Ich war von September 1946 bis Dezember 1947 im Alter von elf bzw. zwölf Jahren Internatsschüler im Jesuitenkolleg St. Blasien.  Es gab damals auch nicht die geringsten Hinweise auf pädophile Übergriffe, speziell in meiner Altersgruppe. Die für die Erziehung in den einzelnen Abteilungen zuständigen Präfekten waren junge Kriegsheimkehrer, die voller Hingabe ihre pädagogische Aufgabe erfüllten. Wir waren allesamt ziemlich unterernährt. Diese  jungen Patres waren insofern überfordert, als sie jeweils bis zu 120 Jungen in ihrer Abteilung zu “betreuen” hatten. Ich schlief in einem Schlafsaal mit 60 Mitschülern, das Wecken erfolgte um 6 Uhr mit Trillerpfeife.

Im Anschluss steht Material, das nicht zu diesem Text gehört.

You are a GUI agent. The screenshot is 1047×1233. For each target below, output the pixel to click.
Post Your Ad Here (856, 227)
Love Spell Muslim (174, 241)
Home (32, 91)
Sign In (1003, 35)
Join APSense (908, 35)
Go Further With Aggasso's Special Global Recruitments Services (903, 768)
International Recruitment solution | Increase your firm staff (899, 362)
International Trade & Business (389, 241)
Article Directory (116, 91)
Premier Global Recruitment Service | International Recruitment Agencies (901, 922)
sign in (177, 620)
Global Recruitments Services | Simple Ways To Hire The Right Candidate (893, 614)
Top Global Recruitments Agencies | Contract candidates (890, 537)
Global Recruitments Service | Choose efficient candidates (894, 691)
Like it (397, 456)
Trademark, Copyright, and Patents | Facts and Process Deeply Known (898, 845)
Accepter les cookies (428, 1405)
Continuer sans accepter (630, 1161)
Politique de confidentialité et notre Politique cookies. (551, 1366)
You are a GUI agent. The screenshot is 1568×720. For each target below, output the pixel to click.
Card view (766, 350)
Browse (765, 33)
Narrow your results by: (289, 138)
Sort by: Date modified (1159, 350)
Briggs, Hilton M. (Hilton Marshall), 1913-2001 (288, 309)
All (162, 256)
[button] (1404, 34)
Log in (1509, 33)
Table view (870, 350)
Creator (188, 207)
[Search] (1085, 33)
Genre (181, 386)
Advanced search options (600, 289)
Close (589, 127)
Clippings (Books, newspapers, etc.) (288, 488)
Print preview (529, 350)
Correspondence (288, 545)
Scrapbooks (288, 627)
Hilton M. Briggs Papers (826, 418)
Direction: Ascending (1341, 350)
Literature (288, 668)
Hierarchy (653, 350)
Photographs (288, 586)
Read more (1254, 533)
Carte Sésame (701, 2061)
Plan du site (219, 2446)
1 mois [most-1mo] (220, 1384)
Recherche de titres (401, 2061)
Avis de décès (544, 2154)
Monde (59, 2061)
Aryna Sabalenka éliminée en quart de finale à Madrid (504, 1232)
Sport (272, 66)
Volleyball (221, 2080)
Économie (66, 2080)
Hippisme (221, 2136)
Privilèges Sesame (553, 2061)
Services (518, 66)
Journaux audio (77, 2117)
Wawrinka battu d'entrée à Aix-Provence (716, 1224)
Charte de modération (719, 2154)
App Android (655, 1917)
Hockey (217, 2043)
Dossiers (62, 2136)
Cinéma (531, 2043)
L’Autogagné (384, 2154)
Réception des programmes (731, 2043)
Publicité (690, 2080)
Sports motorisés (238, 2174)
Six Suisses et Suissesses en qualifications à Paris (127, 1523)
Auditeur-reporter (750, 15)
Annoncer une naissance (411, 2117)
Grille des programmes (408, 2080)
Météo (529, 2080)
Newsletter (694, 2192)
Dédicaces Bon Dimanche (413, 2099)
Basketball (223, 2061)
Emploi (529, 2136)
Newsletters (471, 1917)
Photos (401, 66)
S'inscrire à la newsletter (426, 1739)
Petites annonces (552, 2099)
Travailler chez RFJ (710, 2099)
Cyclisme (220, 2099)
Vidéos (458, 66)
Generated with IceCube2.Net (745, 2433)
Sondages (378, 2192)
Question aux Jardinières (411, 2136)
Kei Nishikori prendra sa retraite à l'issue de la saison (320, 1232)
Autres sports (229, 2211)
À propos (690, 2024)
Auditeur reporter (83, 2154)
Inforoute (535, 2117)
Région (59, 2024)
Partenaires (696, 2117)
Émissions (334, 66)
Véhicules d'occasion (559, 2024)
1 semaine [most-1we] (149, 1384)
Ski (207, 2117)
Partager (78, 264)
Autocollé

Professor Christian Sigrist – einst
Schüler im Jesuiteninternat St. Blasien
Foto: Klaus Jünschke

Damit der Betrieb überhaupt funktionieren konnte, erfolgten die Märsche zur Frühmesse und in den Speisesaal in Dreierreihen. Diese militärische Ordnung war uns noch vom Jungvolk her vertraut, in mir wie auch bei anderen regte sich aber ein Widerstreben gegen diese Militarisierung des Alltags, die durch die jesuitische Überhöhung des Gehorsamsprinzips verschärft wurde. Zu den täglichen Frühmessen und sonntäglichen Hochmessen kamen vor allem im Marienmonat Mai endlos scheinende Rosenkranz-Riten hinzu. In den Alltag eingebaut waren Silentia, die in bestimmten Wochen durch Exerzitien verlängert wurden. Auch blanker Aberglaube spielte eine Rolle: Als ein Mitschüler wegen einer Darmverschlingung in Lebensgefahr schwebte, mussten wir das mit Silentium und Gebetsübungen begleiten.
 
Misshandlungen

Nicht sexueller Missbrauch, sondern physische und psychische Misshandlung war das Problem jener Jahre. Die schärfste physische Sanktion war der “Hosenspanner”, eine auf einem eigens dafür konstruierten Pult mit dem Rohrstock vollzogene Prügelstrafe, ausgeführt vom Generalpräfekten, der anschließend die Tränen des Delinquenten mit einem speziell dafür vorgesehenen Taschentuch auffing. Hinzu kamen spontane Misshandlungen didaktisch überforderter Lehrer in den Klassenräumen. Trotz dieses repressiven Klimas waren wir alle stolz darauf, Kollegschüler zu sein, zumal selbst uns kleinen Schülern immer wieder gesagt wurde, wir sollten die künftige deutsche Elite werden. Außerdem ließen uns Wanderungen im Hochschwarzwald und abendliche Lagerfeuer, aber auch ein anspruchsvolles Sportprogramm die quasi-klösterliche Strenge im ehemaligen Benediktiner-Kloster verdrängen.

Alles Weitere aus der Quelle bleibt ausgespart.